* [Work to be completed]:
Please restate the entries verbatim. The copy should hold no pictures.

* [Provided material]:
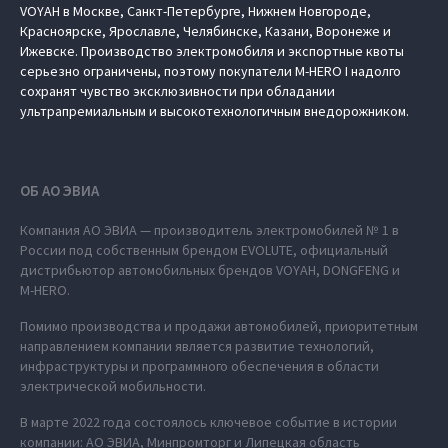
VOYAH в Москве, Санкт-Петербурге, Нижнем Новгороде,
Красноярске, Ярославле, Челябинске, Казани, Воронеже и
Ижевске. Производство электромобиля и экспортные квоты
серьезно ограничены, поэтому покупатели M‑HERO I надолго
сохранят чувство эксклюзивности при обладании
ультрапремиальным и высокотехнологичным внедорожником.
ОБ АО ЭВИА
Компания АО ЭВИА — производитель электромобилей № 1 в
России под собственным брендом EVOLUTE, официальный
дистрибьютор автомобильных брендов VOYAH, DONGFENG и
M‑HERO.
Помимо производства и продажи автомобилей, приоритетным
направлением компании является развитие технологий,
инфраструктуры и программного обеспечения в области
электрической мобильности.
В марте 2022 года состоялось ключевое событие в истории
компании: АО ЭВИА, Минпромторг и Липецкая область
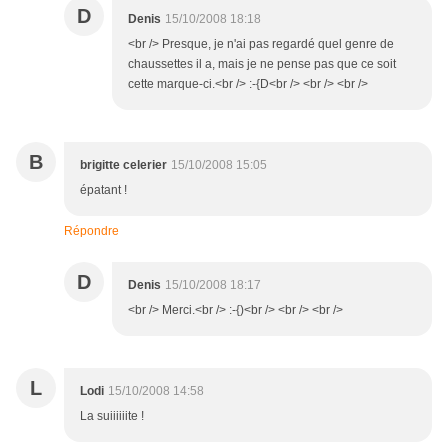
D
Denis
15/10/2008 18:18
<br /> Presque, je n'ai pas regardé quel genre de
chaussettes il a, mais je ne pense pas que ce soit
cette marque-ci.<br /> :-{D<br /> <br /> <br />
B
brigitte celerier
15/10/2008 15:05
épatant !
Répondre
D
Denis
15/10/2008 18:17
<br /> Merci.<br /> :-{)<br /> <br /> <br />
L
Lodi
15/10/2008 14:58
La suiiiiiite !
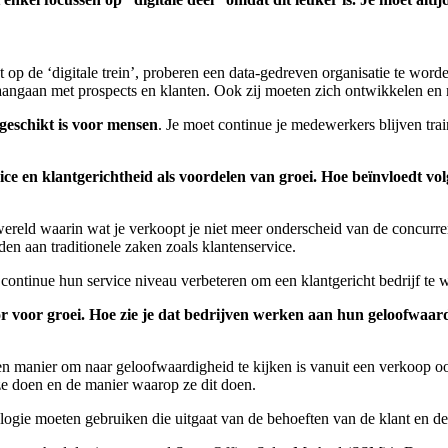
t op de ‘digitale trein’, proberen een data-gedreven organisatie te wor
ies aangaan met prospects en klanten. Ook zij moeten zich ontwikkelen e
geschikt is voor mensen
. Je moet continue je medewerkers blijven tra
e en klantgerichtheid als voordelen van groei. Hoe beïnvloedt volg
 wereld waarin wat je verkoopt je niet meer onderscheid van de concur
n aan traditionele zaken zoals klantenservice.
ntinue hun service niveau verbeteren om een klantgericht bedrijf te wo
 voor groei. Hoe zie je dat bedrijven werken aan hun geloofwaardi
en manier om naar geloofwaardigheid te kijken is vanuit een verkoop o
e doen en de manier waarop ze dit doen.
logie moeten gebruiken die uitgaat van de behoeften van de klant en d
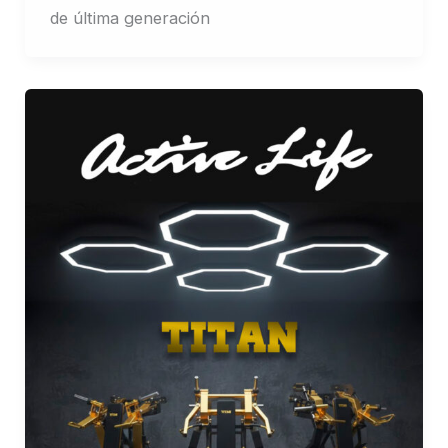
de última generación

* [Answer to this exercise]:
VOYAH в Москве, Санкт-Петербурге, Нижнем Новгороде,
Красноярске, Ярославле, Челябинске, Казани, Воронеже и
Ижевске. Производство электромобиля и экспортные квоты
серьезно ограничены, поэтому покупатели M‑HERO I надолго
сохранят чувство эксклюзивности при обладании
ультрапремиальным и высокотехнологичным внедорожником.
ОБ АО ЭВИА
Компания АО ЭВИА — производитель электромобилей № 1 в
России под собственным брендом EVOLUTE, официальный
дистрибьютор автомобильных брендов VOYAH, DONGFENG и
M‑HERO.
Помимо производства и продажи автомобилей, приоритетным
направлением компании является развитие технологий,
инфраструктуры и программного обеспечения в области
электрической мобильности.
В марте 2022 года состоялось ключевое событие в истории
компании: АО ЭВИА, Минпромторг и Липецкая область
D
Denis
15/10/2008 18:18
<br /> Presque, je n'ai pas regardé quel genre de
chaussettes il a, mais je ne pense pas que ce soit
cette marque-ci.<br /> :-{D<br /> <br /> <br />
B
brigitte celerier
15/10/2008 15:05
épatant !
Répondre
D
Denis
15/10/2008 18:17
<br /> Merci.<br /> :-{)<br /> <br /> <br />
L
Lodi
15/10/2008 14:58
La suiiiiiite !
t op de ‘digitale trein’, proberen een data-gedreven organisatie te wor
ies aangaan met prospects en klanten. Ook zij moeten zich ontwikkelen e
geschikt is voor mensen
. Je moet continue je medewerkers blijven tra
e en klantgerichtheid als voordelen van groei. Hoe beïnvloedt volg
 wereld waarin wat je verkoopt je niet meer onderscheid van de concur
n aan traditionele zaken zoals klantenservice.
ntinue hun service niveau verbeteren om een klantgericht bedrijf te wo
 voor groei. Hoe zie je dat bedrijven werken aan hun geloofwaardi
en manier om naar geloofwaardigheid te kijken is vanuit een verkoop o
e doen en de manier waarop ze dit doen.
logie moeten gebruiken die uitgaat van de behoeften van de klant en d
de última generación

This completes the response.